--- What is needed ---
Find the word "Křížová" in the data below and copy each line that holds it.

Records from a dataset
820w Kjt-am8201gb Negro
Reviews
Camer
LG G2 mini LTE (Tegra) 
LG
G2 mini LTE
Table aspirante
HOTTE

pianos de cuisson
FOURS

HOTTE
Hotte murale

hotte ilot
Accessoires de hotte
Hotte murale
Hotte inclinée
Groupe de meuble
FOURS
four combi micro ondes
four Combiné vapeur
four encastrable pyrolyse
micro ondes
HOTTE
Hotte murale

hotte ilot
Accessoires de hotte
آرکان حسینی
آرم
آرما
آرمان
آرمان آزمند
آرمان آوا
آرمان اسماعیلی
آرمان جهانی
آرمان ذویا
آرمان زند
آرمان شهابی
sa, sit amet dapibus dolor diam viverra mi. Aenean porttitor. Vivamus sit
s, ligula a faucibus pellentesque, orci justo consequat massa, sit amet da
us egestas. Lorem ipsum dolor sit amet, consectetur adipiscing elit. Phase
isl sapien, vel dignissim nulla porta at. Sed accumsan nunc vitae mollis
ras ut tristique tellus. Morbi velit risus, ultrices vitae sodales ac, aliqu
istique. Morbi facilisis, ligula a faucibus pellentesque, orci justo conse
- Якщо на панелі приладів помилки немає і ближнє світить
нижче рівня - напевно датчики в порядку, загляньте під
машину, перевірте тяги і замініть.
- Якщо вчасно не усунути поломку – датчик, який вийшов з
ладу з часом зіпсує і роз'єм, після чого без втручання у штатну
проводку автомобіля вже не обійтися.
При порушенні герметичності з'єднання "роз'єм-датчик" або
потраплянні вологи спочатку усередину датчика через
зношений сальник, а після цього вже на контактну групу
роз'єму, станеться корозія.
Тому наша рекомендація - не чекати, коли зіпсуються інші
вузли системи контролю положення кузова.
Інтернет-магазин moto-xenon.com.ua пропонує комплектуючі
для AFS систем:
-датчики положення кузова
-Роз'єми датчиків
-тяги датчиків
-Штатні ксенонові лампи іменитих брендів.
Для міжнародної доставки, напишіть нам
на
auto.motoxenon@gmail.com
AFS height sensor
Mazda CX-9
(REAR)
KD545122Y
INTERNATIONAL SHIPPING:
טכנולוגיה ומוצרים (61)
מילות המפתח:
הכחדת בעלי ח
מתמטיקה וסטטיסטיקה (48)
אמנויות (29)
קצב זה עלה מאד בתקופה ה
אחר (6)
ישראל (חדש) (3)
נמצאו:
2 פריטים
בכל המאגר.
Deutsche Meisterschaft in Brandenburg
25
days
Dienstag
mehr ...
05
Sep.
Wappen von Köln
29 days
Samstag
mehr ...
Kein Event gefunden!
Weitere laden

* * *

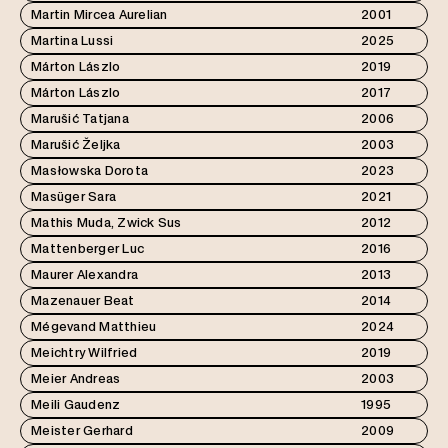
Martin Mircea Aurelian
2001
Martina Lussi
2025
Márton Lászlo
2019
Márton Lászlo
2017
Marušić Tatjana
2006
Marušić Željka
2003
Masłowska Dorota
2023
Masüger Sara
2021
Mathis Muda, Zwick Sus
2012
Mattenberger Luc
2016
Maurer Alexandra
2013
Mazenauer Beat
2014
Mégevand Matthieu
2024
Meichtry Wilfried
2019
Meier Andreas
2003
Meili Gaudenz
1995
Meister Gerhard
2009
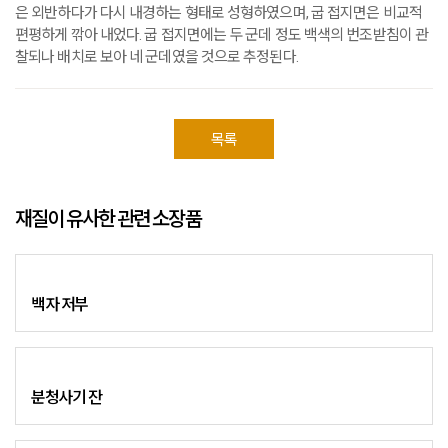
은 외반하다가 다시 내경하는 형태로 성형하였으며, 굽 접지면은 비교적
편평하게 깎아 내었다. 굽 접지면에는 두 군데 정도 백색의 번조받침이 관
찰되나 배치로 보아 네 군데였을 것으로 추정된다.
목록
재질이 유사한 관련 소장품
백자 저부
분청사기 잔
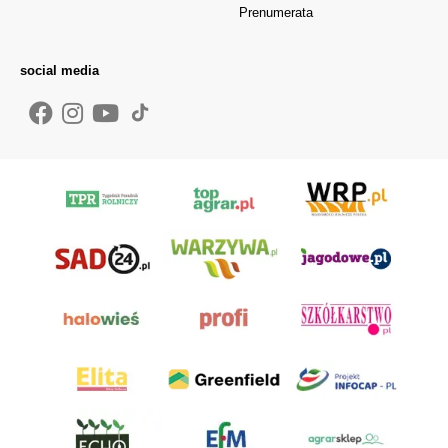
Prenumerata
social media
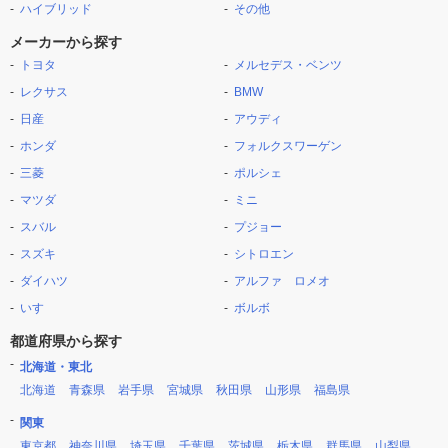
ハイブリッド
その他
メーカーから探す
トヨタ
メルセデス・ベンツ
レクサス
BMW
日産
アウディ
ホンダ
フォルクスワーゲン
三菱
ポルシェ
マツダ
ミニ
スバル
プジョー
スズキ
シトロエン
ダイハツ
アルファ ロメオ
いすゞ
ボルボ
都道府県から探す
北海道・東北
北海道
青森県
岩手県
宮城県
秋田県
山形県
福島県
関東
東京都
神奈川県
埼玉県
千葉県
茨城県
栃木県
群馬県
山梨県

--

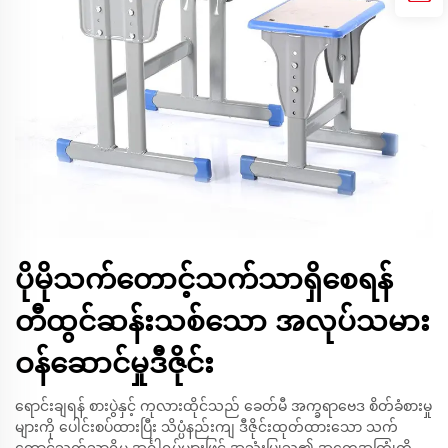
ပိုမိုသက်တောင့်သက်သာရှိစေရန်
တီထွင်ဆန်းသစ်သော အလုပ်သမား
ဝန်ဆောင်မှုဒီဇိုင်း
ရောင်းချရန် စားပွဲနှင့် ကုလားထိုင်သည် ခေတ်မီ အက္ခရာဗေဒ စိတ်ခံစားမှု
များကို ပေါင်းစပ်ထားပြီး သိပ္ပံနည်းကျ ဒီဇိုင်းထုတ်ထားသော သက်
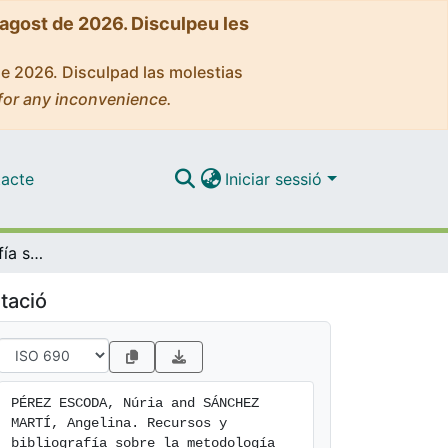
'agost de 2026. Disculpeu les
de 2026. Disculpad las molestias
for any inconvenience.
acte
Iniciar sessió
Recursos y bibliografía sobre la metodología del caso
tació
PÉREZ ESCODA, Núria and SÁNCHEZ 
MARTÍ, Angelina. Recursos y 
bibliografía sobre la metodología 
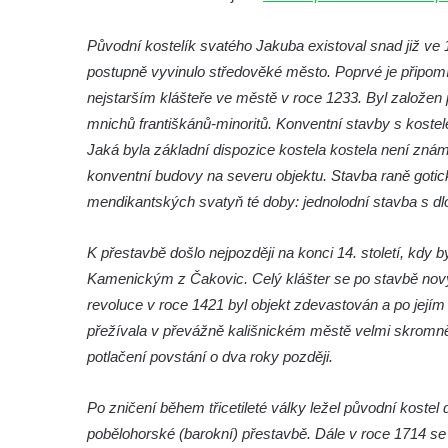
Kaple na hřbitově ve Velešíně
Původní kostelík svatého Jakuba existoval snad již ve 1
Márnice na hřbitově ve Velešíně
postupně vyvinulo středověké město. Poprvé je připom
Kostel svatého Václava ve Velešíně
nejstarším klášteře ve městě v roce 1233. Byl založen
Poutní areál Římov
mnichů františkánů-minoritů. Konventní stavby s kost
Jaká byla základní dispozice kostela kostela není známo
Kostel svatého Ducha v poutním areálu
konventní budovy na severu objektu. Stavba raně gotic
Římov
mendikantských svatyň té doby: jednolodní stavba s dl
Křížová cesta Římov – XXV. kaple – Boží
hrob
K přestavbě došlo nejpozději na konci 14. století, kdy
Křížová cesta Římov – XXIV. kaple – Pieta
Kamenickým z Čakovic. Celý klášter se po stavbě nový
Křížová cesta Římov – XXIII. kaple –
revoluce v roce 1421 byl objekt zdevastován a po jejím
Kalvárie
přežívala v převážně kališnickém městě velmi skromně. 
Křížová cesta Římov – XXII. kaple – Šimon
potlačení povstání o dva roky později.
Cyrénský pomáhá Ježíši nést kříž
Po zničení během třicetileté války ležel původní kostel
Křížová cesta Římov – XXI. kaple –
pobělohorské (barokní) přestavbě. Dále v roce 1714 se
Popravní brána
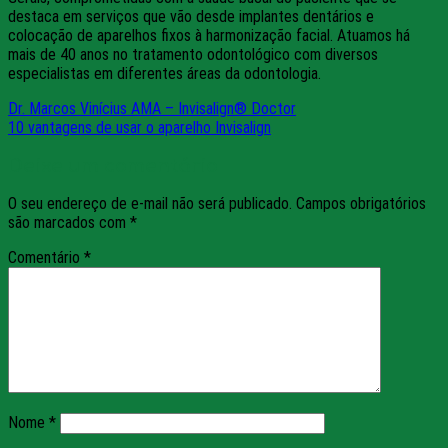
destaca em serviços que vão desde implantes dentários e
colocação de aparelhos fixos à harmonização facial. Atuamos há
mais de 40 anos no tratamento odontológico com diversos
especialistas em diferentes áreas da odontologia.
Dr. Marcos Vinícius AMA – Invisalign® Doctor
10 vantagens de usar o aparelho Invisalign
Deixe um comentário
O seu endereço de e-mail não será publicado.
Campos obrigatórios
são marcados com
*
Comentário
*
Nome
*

--- Task response ---
Křížová cesta Římov – XXV. kaple – Boží
Křížová cesta Římov – XXIV. kaple – Pieta
Křížová cesta Římov – XXIII. kaple –
Křížová cesta Římov – XXII. kaple – Šimon
Křížová cesta Římov – XXI. kaple –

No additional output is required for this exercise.